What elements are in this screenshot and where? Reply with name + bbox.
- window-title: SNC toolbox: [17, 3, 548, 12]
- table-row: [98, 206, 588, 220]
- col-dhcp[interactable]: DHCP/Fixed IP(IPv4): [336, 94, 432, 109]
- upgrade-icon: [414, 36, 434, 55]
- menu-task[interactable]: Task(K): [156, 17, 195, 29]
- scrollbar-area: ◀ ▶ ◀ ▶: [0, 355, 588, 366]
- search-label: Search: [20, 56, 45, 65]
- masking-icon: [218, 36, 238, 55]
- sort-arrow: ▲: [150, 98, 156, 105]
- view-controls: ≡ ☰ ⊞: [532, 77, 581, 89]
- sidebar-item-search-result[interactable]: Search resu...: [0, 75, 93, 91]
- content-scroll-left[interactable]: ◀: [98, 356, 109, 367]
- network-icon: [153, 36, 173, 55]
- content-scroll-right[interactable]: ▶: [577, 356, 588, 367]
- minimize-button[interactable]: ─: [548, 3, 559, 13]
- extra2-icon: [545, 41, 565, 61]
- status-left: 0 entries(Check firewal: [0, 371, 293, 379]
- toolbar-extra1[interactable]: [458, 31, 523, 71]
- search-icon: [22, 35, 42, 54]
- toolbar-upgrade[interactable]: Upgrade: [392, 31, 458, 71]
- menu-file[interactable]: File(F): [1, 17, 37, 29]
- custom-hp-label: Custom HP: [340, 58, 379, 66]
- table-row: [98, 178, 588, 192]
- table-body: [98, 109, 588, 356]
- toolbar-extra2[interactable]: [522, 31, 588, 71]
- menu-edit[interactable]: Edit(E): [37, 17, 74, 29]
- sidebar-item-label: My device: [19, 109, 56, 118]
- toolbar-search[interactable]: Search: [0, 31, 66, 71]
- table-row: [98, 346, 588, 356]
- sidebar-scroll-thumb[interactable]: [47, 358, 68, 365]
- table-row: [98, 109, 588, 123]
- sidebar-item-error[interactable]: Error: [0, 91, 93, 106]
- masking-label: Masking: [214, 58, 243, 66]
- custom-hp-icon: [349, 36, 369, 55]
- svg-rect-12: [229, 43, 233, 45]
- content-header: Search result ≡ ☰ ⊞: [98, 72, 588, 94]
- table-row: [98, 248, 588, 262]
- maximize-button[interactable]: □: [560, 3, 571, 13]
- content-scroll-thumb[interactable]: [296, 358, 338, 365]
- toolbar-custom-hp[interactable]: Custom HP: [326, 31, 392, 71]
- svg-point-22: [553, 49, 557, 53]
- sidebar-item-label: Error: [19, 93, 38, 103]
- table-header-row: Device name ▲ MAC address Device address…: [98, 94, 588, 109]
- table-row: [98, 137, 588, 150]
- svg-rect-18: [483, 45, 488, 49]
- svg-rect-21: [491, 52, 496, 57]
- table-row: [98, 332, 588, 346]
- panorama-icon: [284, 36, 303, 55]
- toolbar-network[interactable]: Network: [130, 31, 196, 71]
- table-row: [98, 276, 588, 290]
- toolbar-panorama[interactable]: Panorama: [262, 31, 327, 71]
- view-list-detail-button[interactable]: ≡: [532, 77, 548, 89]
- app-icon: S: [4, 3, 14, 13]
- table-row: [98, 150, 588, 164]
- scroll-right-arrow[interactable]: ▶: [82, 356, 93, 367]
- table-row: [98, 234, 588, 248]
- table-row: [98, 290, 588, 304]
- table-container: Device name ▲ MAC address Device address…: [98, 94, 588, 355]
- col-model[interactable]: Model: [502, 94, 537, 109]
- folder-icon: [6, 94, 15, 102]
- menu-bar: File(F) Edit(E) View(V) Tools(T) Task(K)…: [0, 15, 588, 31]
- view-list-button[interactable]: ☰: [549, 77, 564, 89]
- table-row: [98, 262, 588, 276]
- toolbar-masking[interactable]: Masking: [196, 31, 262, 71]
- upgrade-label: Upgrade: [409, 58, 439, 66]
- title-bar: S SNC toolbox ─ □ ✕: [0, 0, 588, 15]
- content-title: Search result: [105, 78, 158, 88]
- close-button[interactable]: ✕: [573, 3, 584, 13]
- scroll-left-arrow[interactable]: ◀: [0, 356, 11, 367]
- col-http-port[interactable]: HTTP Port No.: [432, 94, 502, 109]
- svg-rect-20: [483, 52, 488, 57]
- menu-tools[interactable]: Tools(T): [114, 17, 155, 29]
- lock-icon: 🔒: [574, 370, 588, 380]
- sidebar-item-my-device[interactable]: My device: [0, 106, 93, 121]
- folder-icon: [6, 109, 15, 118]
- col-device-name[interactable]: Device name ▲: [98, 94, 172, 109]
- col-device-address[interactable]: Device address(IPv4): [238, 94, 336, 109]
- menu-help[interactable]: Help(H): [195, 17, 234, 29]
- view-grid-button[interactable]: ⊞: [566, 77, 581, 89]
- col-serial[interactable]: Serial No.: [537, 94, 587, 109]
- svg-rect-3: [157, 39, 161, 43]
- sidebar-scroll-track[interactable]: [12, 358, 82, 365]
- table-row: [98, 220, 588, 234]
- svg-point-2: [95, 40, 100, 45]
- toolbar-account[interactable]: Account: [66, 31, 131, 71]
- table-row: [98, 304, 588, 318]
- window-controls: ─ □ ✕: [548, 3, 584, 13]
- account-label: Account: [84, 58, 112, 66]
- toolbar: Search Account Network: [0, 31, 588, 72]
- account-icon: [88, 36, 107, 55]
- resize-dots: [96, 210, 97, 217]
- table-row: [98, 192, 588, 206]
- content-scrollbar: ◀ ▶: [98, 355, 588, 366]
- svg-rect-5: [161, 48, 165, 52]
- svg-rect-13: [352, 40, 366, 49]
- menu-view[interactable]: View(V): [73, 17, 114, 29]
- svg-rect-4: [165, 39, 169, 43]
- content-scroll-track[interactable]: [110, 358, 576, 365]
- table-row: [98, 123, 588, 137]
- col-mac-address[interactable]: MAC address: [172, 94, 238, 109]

------------------------------

The answer is the full set of records, printed exactly as given.

Answer space >>
What elements are in this screenshot and where? Reply with name + bbox.
- window-title: SNC toolbox: [17, 3, 548, 12]
- table-row: [98, 206, 588, 220]
- col-dhcp[interactable]: DHCP/Fixed IP(IPv4): [336, 94, 432, 109]
- upgrade-icon: [414, 36, 434, 55]
- menu-task[interactable]: Task(K): [156, 17, 195, 29]
- scrollbar-area: ◀ ▶ ◀ ▶: [0, 355, 588, 366]
- search-label: Search: [20, 56, 45, 65]
- masking-icon: [218, 36, 238, 55]
- sort-arrow: ▲: [150, 98, 156, 105]
- view-controls: ≡ ☰ ⊞: [532, 77, 581, 89]
- sidebar-item-search-result[interactable]: Search resu...: [0, 75, 93, 91]
- content-scroll-left[interactable]: ◀: [98, 356, 109, 367]
- network-icon: [153, 36, 173, 55]
- content-scroll-right[interactable]: ▶: [577, 356, 588, 367]
- minimize-button[interactable]: ─: [548, 3, 559, 13]
- extra2-icon: [545, 41, 565, 61]
- status-left: 0 entries(Check firewal: [0, 371, 293, 379]
- toolbar-extra1[interactable]: [458, 31, 523, 71]
- search-icon: [22, 35, 42, 54]
- toolbar-upgrade[interactable]: Upgrade: [392, 31, 458, 71]
- menu-file[interactable]: File(F): [1, 17, 37, 29]
- custom-hp-label: Custom HP: [340, 58, 379, 66]
- table-row: [98, 178, 588, 192]
- table-body: [98, 109, 588, 356]
- toolbar-extra2[interactable]: [522, 31, 588, 71]
- menu-edit[interactable]: Edit(E): [37, 17, 74, 29]
- sidebar-item-label: My device: [19, 109, 56, 118]
- toolbar-search[interactable]: Search: [0, 31, 66, 71]
- table-row: [98, 346, 588, 356]
- sidebar-scroll-thumb[interactable]: [47, 358, 68, 365]
- table-row: [98, 109, 588, 123]
- sidebar-item-error[interactable]: Error: [0, 91, 93, 106]
- masking-label: Masking: [214, 58, 243, 66]
- custom-hp-icon: [349, 36, 369, 55]
- svg-rect-12: [229, 43, 233, 45]
- content-header: Search result ≡ ☰ ⊞: [98, 72, 588, 94]
- table-row: [98, 248, 588, 262]
- maximize-button[interactable]: □: [560, 3, 571, 13]
- content-scroll-thumb[interactable]: [296, 358, 338, 365]
- toolbar-custom-hp[interactable]: Custom HP: [326, 31, 392, 71]
- svg-point-22: [553, 49, 557, 53]
- sidebar-item-label: Error: [19, 93, 38, 103]
- table-header-row: Device name ▲ MAC address Device address…: [98, 94, 588, 109]
- table-row: [98, 137, 588, 150]
- svg-rect-18: [483, 45, 488, 49]
- svg-rect-21: [491, 52, 496, 57]
- table-row: [98, 332, 588, 346]
- panorama-icon: [284, 36, 303, 55]
- toolbar-network[interactable]: Network: [130, 31, 196, 71]
- table-row: [98, 276, 588, 290]
- toolbar-panorama[interactable]: Panorama: [262, 31, 327, 71]
- view-list-detail-button[interactable]: ≡: [532, 77, 548, 89]
- app-icon: S: [4, 3, 14, 13]
- table-row: [98, 150, 588, 164]
- scroll-right-arrow[interactable]: ▶: [82, 356, 93, 367]
- table-row: [98, 234, 588, 248]
- table-row: [98, 290, 588, 304]
- table-container: Device name ▲ MAC address Device address…: [98, 94, 588, 355]
- col-model[interactable]: Model: [502, 94, 537, 109]
- folder-icon: [6, 94, 15, 102]
- menu-bar: File(F) Edit(E) View(V) Tools(T) Task(K)…: [0, 15, 588, 31]
- view-list-button[interactable]: ☰: [549, 77, 564, 89]
- table-row: [98, 262, 588, 276]
- toolbar-masking[interactable]: Masking: [196, 31, 262, 71]
- upgrade-label: Upgrade: [409, 58, 439, 66]
- title-bar: S SNC toolbox ─ □ ✕: [0, 0, 588, 15]
- content-title: Search result: [105, 78, 158, 88]
- close-button[interactable]: ✕: [573, 3, 584, 13]
- scroll-left-arrow[interactable]: ◀: [0, 356, 11, 367]
- col-http-port[interactable]: HTTP Port No.: [432, 94, 502, 109]
- svg-rect-20: [483, 52, 488, 57]
- menu-tools[interactable]: Tools(T): [114, 17, 155, 29]
- lock-icon: 🔒: [574, 370, 588, 380]
- sidebar-item-my-device[interactable]: My device: [0, 106, 93, 121]
- folder-icon: [6, 109, 15, 118]
- col-device-name[interactable]: Device name ▲: [98, 94, 172, 109]
- col-device-address[interactable]: Device address(IPv4): [238, 94, 336, 109]
- menu-help[interactable]: Help(H): [195, 17, 234, 29]
- view-grid-button[interactable]: ⊞: [566, 77, 581, 89]
- col-serial[interactable]: Serial No.: [537, 94, 587, 109]
- svg-rect-3: [157, 39, 161, 43]
- sidebar-scroll-track[interactable]: [12, 358, 82, 365]
- table-row: [98, 220, 588, 234]
- svg-point-2: [95, 40, 100, 45]
- toolbar-account[interactable]: Account: [66, 31, 131, 71]
- table-row: [98, 304, 588, 318]
- window-controls: ─ □ ✕: [548, 3, 584, 13]
- account-label: Account: [84, 58, 112, 66]
- toolbar: Search Account Network: [0, 31, 588, 72]
- account-icon: [88, 36, 107, 55]
- resize-dots: [96, 210, 97, 217]
- table-row: [98, 192, 588, 206]
- content-scrollbar: ◀ ▶: [98, 355, 588, 366]
- svg-rect-5: [161, 48, 165, 52]
- svg-rect-13: [352, 40, 366, 49]
- menu-view[interactable]: View(V): [73, 17, 114, 29]
- svg-rect-4: [165, 39, 169, 43]
- content-scroll-track[interactable]: [110, 358, 576, 365]
- table-row: [98, 123, 588, 137]
- col-mac-address[interactable]: MAC address: [172, 94, 238, 109]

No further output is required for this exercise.